> _WORK INSTRUCTIONS_
Print every line of the listing below, starting with the line that holds "Opravy motorových vozidiel" and going on through the line that holds "Ул. Петре Меликишвили 4, Батуми, Аджара", both included, and print nothing else.

> _INFORMATION SHOWN_
Start of Block

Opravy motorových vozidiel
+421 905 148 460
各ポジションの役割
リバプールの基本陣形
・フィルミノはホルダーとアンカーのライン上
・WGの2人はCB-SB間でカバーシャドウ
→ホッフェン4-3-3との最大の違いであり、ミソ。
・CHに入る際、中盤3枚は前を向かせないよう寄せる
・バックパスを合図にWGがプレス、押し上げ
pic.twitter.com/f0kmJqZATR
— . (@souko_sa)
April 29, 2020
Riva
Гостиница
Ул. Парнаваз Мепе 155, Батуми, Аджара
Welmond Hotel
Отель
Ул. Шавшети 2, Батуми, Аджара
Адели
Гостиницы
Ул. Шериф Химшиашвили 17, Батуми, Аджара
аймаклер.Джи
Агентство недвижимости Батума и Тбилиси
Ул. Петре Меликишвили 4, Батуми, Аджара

End of Block
Start of Block

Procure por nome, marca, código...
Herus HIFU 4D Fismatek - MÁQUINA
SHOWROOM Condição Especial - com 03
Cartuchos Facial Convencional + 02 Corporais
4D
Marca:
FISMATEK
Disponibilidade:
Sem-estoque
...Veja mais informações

End of Block

> _WRITTEN REPLY_
Opravy motorových vozidiel
+421 905 148 460
各ポジションの役割
リバプールの基本陣形
・フィルミノはホルダーとアンカーのライン上
・WGの2人はCB-SB間でカバーシャドウ
→ホッフェン4-3-3との最大の違いであり、ミソ。
・CHに入る際、中盤3枚は前を向かせないよう寄せる
・バックパスを合図にWGがプレス、押し上げ
pic.twitter.com/f0kmJqZATR
— . (@souko_sa)
April 29, 2020
Riva
Гостиница
Ул. Парнаваз Мепе 155, Батуми, Аджара
Welmond Hotel
Отель
Ул. Шавшети 2, Батуми, Аджара
Адели
Гостиницы
Ул. Шериф Химшиашвили 17, Батуми, Аджара
аймаклер.Джи
Агентство недвижимости Батума и Тбилиси
Ул. Петре Меликишвили 4, Батуми, Аджара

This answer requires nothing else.